- EXERCISE BRIEF: Below are several entries. Transcribe exactly those lines that fall from the one with "public relations and" through the one with "earliest ones used", end lines included.

(Beginning of RECORD EXTRACTS)

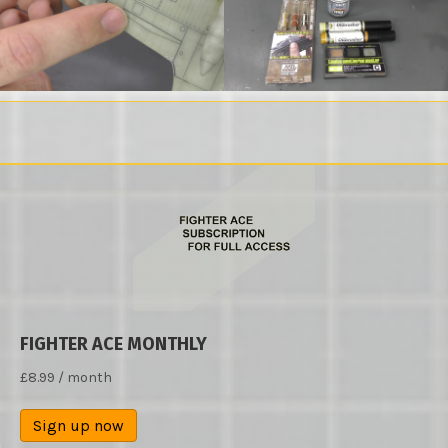
FIGHTER ACE MONTHLY
£
8.99
/ month
Sign up now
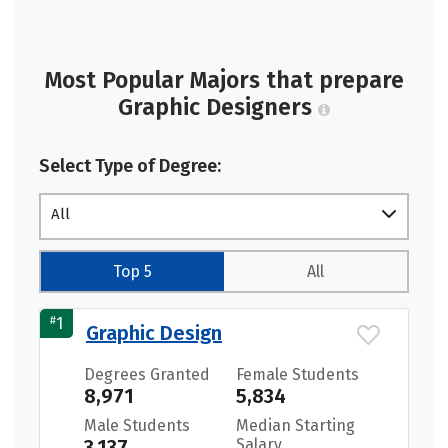
Most Popular Majors that prepare
Graphic Designers
Select Type of Degree:
All
Top 5
All
#
1
Graphic Design
Degrees Granted
Female Students
8,971
5,834
Male Students
Median Starting
3,137
Salary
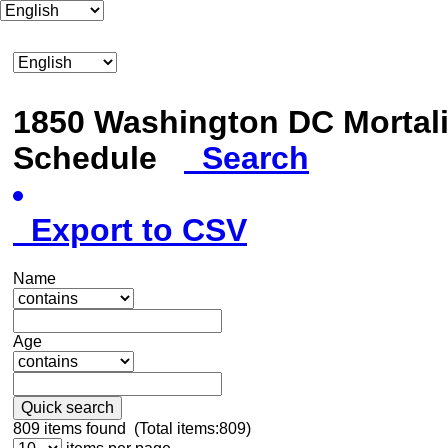
1850 Washington DC Mortali
Schedule
Search
Export to CSV
Name
Age
Quick search
809
items found (Total items:809)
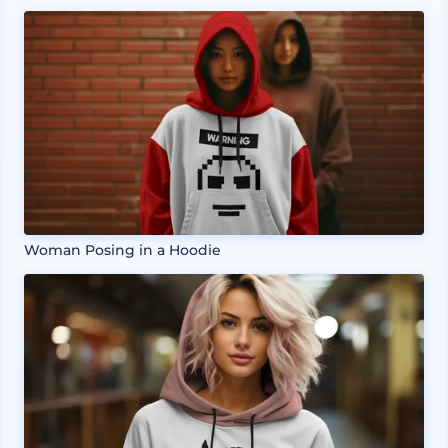
Woman Posing in a Hoodie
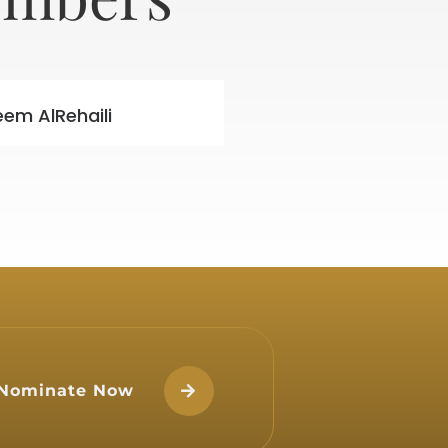
eem AlRehaili
Nominate Now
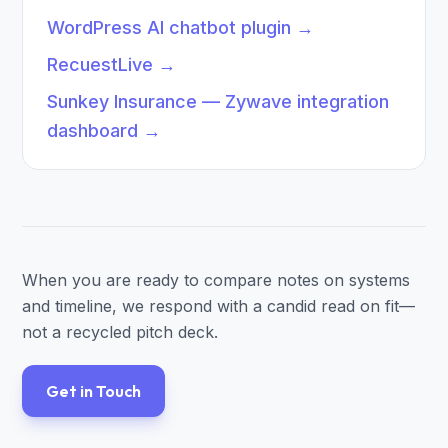
WordPress AI chatbot plugin
→
RecuestLive
→
Sunkey Insurance — Zywave integration
dashboard
→
When you are ready to compare notes on systems
and timeline, we respond with a candid read on fit—
not a recycled pitch deck.
Get in Touch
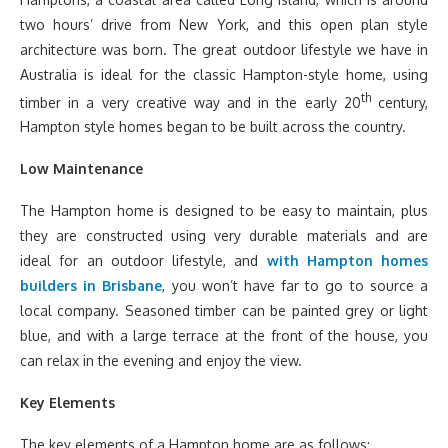
two hours’ drive from New York, and this open plan style
architecture was born. The great outdoor lifestyle we have in
Australia is ideal for the classic Hampton-style home, using
th
timber in a very creative way and in the early 20
century,
Hampton style homes began to be built across the country.
Low Maintenance
The Hampton home is designed to be easy to maintain, plus
they are constructed using very durable materials and are
ideal for an outdoor lifestyle, and
with Hampton homes
builders in Brisbane
, you won’t have far to go to source a
local company. Seasoned timber can be painted grey or light
blue, and with a large terrace at the front of the house, you
can relax in the evening and enjoy the view.
Key Elements
The key elements of a Hampton home are as follows:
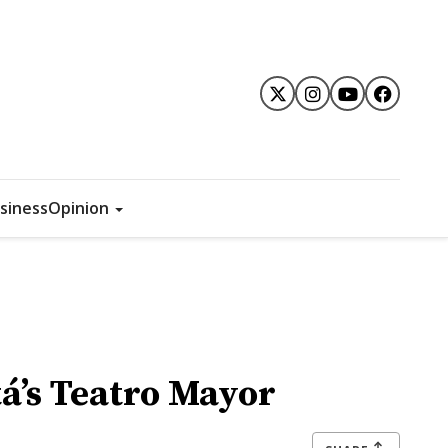
siness
Opinion
tá’s Teatro Mayor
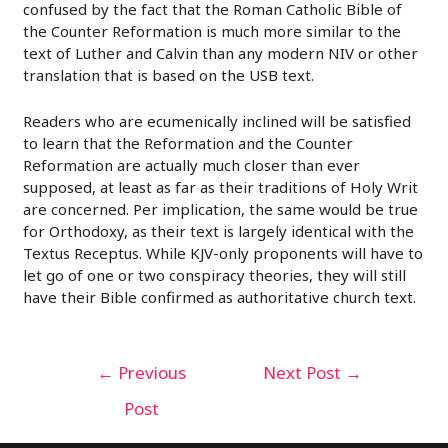
confused by the fact that the Roman Catholic Bible of
the Counter Reformation is much more similar to the
text of Luther and Calvin than any modern NIV or other
translation that is based on the USB text.
Readers who are ecumenically inclined will be satisfied
to learn that the Reformation and the Counter
Reformation are actually much closer than ever
supposed, at least as far as their traditions of Holy Writ
are concerned. Per implication, the same would be true
for Orthodoxy, as their text is largely identical with the
Textus Receptus. While KJV-only proponents will have to
let go of one or two conspiracy theories, they will still
have their Bible confirmed as authoritative church text.
Post
←
Previous
Next Post
→
navigation
Post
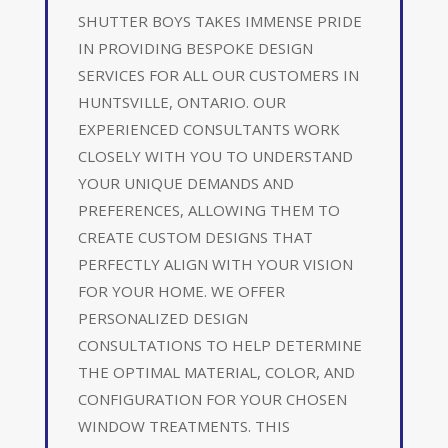
SHUTTER BOYS TAKES IMMENSE PRIDE
IN PROVIDING BESPOKE DESIGN
SERVICES FOR ALL OUR CUSTOMERS IN
HUNTSVILLE, ONTARIO. OUR
EXPERIENCED CONSULTANTS WORK
CLOSELY WITH YOU TO UNDERSTAND
YOUR UNIQUE DEMANDS AND
PREFERENCES, ALLOWING THEM TO
CREATE CUSTOM DESIGNS THAT
PERFECTLY ALIGN WITH YOUR VISION
FOR YOUR HOME. WE OFFER
PERSONALIZED DESIGN
CONSULTATIONS TO HELP DETERMINE
THE OPTIMAL MATERIAL, COLOR, AND
CONFIGURATION FOR YOUR CHOSEN
WINDOW TREATMENTS. THIS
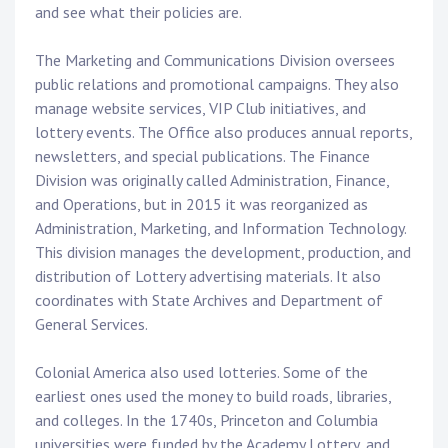
and see what their policies are.
The Marketing and Communications Division oversees
public relations and promotional campaigns. They also
manage website services, VIP Club initiatives, and
lottery events. The Office also produces annual reports,
newsletters, and special publications. The Finance
Division was originally called Administration, Finance,
and Operations, but in 2015 it was reorganized as
Administration, Marketing, and Information Technology.
This division manages the development, production, and
distribution of Lottery advertising materials. It also
coordinates with State Archives and Department of
General Services.
Colonial America also used lotteries. Some of the
earliest ones used the money to build roads, libraries,
and colleges. In the 1740s, Princeton and Columbia
universities were funded by the Academy Lottery, and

(End of RECORD EXTRACTS)

- WRITTEN RESPONSE:
public relations and promotional campaigns. They also
manage website services, VIP Club initiatives, and
lottery events. The Office also produces annual reports,
newsletters, and special publications. The Finance
Division was originally called Administration, Finance,
and Operations, but in 2015 it was reorganized as
Administration, Marketing, and Information Technology.
This division manages the development, production, and
distribution of Lottery advertising materials. It also
coordinates with State Archives and Department of
General Services.
Colonial America also used lotteries. Some of the
earliest ones used the money to build roads, libraries,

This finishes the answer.